Snipe Gallinago gallinago

A medium-sized wader, the snipe lives in marshes, wet grassland and moorlands. Snipe are brown with an intricate pattern of black and gold stripes and bars and a stripy-brown and gold head. They have short, greyish-green legs and a very long, straight bill.




Snipe nest by scraping a small hole in the ground for their eggs. During the breeding season, the males can be heard making a unique ‘drumming’ sound as their tail feathers vibrate in the wind during rapid descents in flight displays. They use their long, probing bill to find insects, earthworms and crustaceans in the mud, typically swallowing prey whole.


  • Length: 25-27cm
  • Wingspan: 46cm
  • Weight: 110g
  • Average Lifespan: 3 years


Classified in the UK as an Amber List species under the Birds of Conservation Concern review.

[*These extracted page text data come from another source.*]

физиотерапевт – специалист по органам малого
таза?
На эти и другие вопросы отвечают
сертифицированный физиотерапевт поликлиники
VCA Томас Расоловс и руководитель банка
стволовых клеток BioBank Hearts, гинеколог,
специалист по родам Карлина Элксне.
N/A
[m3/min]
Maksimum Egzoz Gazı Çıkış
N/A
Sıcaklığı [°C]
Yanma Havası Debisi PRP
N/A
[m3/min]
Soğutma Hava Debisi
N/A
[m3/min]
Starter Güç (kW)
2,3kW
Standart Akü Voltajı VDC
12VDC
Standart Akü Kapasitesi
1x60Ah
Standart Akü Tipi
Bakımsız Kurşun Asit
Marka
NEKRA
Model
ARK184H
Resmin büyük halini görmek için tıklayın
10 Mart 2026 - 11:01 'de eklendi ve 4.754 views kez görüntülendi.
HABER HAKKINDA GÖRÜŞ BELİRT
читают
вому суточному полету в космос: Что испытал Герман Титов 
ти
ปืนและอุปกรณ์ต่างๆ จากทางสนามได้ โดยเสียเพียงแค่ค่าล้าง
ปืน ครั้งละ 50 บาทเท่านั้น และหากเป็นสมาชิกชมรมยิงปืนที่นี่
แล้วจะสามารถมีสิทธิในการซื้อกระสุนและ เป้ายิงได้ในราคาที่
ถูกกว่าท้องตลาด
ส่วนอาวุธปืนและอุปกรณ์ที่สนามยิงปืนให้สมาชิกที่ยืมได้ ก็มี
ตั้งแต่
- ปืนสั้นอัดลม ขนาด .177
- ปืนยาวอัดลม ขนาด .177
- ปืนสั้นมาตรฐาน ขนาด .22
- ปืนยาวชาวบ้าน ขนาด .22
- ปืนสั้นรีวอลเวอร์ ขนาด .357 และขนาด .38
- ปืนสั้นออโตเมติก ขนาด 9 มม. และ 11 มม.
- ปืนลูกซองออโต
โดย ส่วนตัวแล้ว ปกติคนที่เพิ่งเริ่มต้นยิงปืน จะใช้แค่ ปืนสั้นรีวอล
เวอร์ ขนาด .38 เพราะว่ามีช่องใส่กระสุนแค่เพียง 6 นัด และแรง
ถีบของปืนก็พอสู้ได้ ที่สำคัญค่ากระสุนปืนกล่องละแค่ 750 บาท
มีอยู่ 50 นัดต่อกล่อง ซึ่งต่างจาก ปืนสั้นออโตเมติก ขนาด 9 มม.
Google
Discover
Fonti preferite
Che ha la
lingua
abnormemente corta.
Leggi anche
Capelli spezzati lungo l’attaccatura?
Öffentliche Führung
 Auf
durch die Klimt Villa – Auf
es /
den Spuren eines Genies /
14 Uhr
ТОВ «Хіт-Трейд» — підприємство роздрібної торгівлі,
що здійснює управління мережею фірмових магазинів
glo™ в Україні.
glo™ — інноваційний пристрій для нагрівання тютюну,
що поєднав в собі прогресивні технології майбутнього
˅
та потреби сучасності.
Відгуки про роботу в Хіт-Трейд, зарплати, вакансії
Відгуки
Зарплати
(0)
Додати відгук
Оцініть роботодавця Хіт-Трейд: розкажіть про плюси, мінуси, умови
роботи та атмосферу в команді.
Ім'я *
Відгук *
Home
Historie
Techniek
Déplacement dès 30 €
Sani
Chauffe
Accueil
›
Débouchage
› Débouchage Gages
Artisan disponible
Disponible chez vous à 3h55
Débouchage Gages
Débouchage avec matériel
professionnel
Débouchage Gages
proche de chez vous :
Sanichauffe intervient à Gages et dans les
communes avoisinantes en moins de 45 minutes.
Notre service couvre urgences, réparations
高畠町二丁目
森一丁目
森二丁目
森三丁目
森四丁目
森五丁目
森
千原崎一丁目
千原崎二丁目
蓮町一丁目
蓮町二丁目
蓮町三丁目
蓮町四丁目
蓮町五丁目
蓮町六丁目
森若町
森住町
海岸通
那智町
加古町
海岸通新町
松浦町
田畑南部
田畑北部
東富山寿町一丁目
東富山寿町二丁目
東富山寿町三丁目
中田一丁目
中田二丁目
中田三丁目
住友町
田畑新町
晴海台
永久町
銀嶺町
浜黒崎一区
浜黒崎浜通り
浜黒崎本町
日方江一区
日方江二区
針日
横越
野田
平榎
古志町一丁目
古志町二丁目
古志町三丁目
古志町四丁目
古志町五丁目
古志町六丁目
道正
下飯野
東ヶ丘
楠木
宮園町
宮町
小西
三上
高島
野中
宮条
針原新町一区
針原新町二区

Widespread, a fairly uncommon breeding bird but common winter visitor, found on wet grassland and marshes.

When to see

January – December


  • Snipe have a flexible tip to the beak which is also full of nerves: they can feel for worms deep underground and then open the end of their beak to grab them.

Common name


Species name

Gallinago gallinago

IUCN Red List status

Least concern

When to see in Scotland

January – December

Where to see in Scotland

Scottish Wildlife Trust reserves such as Rahoy Hills or Bemersyde Moss.